I’ve been meditating since August of 2007. Like quitting smoking, starting a regular meditation practice is simple at first. And just as easy to break, it turned out. Like quitting smoking, I kept getting back on the horse and sometimes fall off again.

But like jogging, meditation feels good. Even when it doesn’t feel good in the moment, it feels good overall. As with jogging, I have gradually realized the importance of attenuating my pace, with my distance, with my frequency. Iteratively building up, steadily rebuilding trust that I would keep—I am keeping—this commitment.

Wk6, Day4: Stories We Tell

Wk6, Day4: Stories We Tell

Beginning in my early 20s, I used to get bronchitis. A lot. At least twice a winter season, and each time it lasted two to four weeks. From this ongoing, seasonal experience, I developed the idea that “I’m a person who gets bronchitis every year.”

In my late 20s, after several failed attempts to quit smoking, instead I took up jogging. I loved it and was a natural—quickly increasing speed, distance, and frequency. Over time, I noticed that heavy smoking on weekends interfered. I’d wind up not running both days, or delaying it until Sunday evening. Soon, I’d had enough and stopped smoking altogether.

That was the first winter since high school that I didn’t get bronchitis.

Sharon Salzberg talks about meditation as a way to uncover the stories we tell to ourselves: about ourselves, about others, and the world. As we sit, we observe the plot lines and over time develop the space to release our identification with them. I’m discovering, as part of this process, that seemingly stable circumstances, series of events that long appeared to be repetitively fated foregone conclusions are opening up in the light of awareness.
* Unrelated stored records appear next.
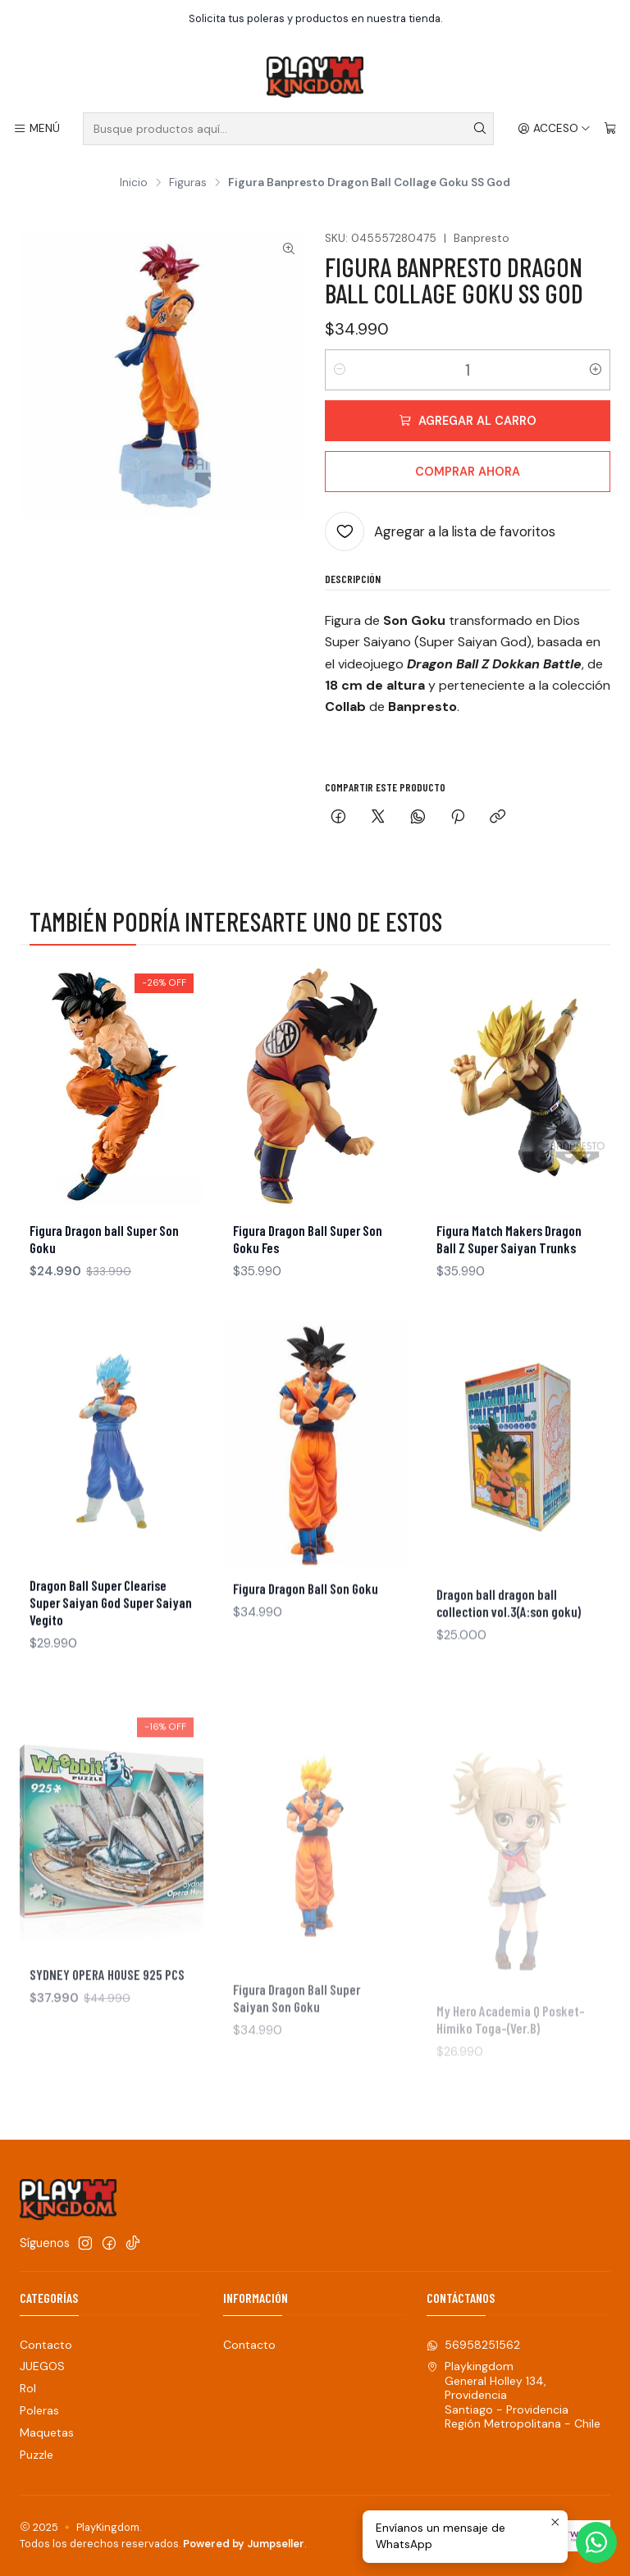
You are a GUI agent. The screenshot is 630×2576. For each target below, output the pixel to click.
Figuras (188, 183)
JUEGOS (42, 2366)
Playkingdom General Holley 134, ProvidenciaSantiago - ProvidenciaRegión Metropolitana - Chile (513, 2395)
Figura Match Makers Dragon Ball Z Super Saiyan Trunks (509, 1287)
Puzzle (36, 2454)
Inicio (134, 183)
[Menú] (36, 128)
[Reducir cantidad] (340, 370)
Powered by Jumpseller (243, 2544)
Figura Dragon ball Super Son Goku (104, 1255)
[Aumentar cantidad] (595, 370)
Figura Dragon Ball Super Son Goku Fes (307, 1267)
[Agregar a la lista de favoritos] (440, 531)
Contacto (46, 2344)
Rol (28, 2388)
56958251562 (473, 2344)
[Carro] (610, 128)
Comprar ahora (467, 471)
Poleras (39, 2410)
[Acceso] (554, 128)
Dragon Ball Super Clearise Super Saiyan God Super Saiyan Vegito (111, 1671)
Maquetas (47, 2432)
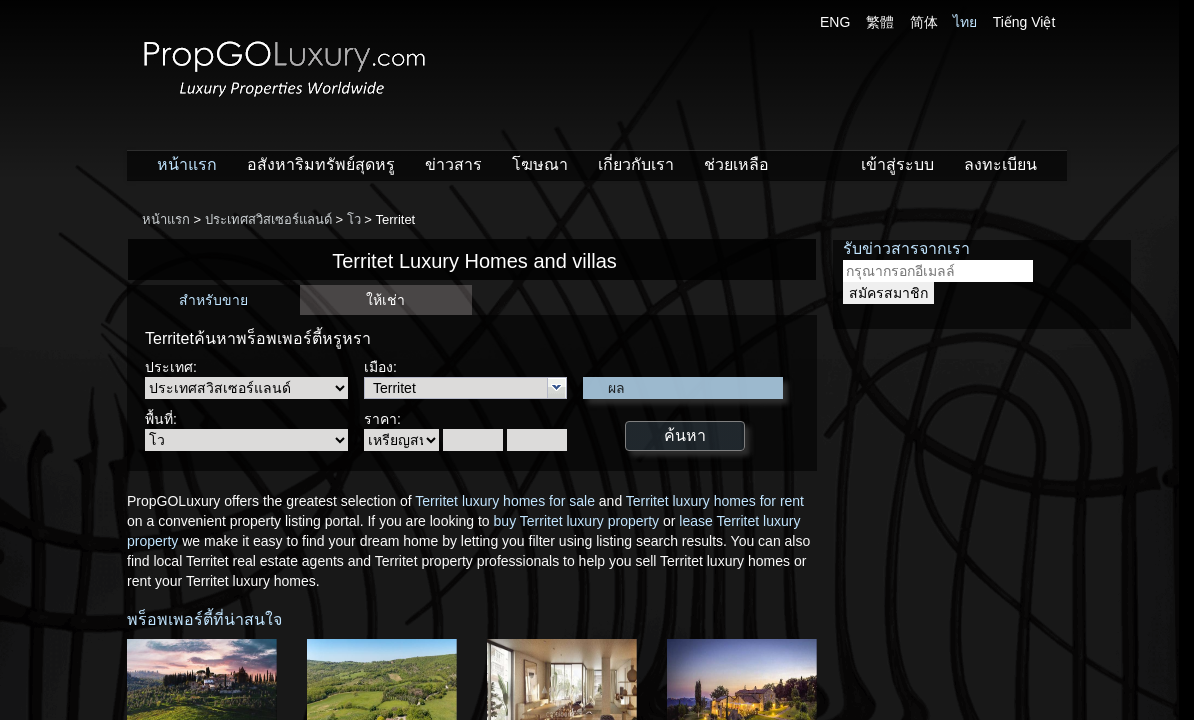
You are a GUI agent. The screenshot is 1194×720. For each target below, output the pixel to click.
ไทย (965, 22)
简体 (924, 22)
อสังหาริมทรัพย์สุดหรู (321, 164)
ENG (835, 22)
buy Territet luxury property (576, 521)
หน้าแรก (187, 164)
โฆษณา (540, 164)
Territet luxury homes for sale (505, 501)
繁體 (880, 22)
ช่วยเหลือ (736, 164)
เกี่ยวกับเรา (636, 164)
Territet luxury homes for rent (715, 501)
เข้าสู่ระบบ (897, 164)
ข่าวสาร (453, 164)
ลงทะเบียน (1000, 164)
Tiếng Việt (1024, 22)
Back then, it never occurred to me that smoking was connected to getting bronchitis. When I no longer smoke, I am no longer “a person who gets bronchitis,” a character in that story. Similarly, in meditation, identifying our stories and dis-identifying from them opens us to new possible actions.

 

Thanks to my (non-smoking) friend and this morning’s writing partner, Alison, for this post’s inspiration. Bronchitis is no fun; I hope you feel better soon!

Wk6, Day3: Clouded Vision

Wk6, Day3: Clouded Vision

I teach a Child Development course for undergraduates at a local university. Last week, we talked about the concept of object permanence–the understanding that objects still exist even when they’re out of sight. An infant lacks this ability, and therefore remains enthralled with peek-a-boo for hours. (Where’s mommy? There she is!) When object permanence is acquired, the game loses its charm.

On Sunday night, I was unable to see the lunar eclipse. It was cloudy in Maryland. Friends told me it was cloudy in Missouri, too. The internet had some wonderful photographs. I particularly enjoyed the time-lapse images of the event.

The lunar eclipse still happened; we just couldn’t see it. The clouds blocked our view.

The unseen yet indubitable existence of the lunar eclipse provides an analogy for the relationship between dukkha and the refuges. Dukkha clouds my vision sometimes, so I lose sight of the refuges (Buddha nature, the teachings, and community). The refuges are still there; I just can’t see them.

Meditation practice alters this relationship. Sometimes the clouds lift in the moment. (Peek-a-boo.) Other times, the meditation practice is to remember that the refuges remain regardless. Whether I am able to detect the presence of Buddha nature (mine or others), it’s still there.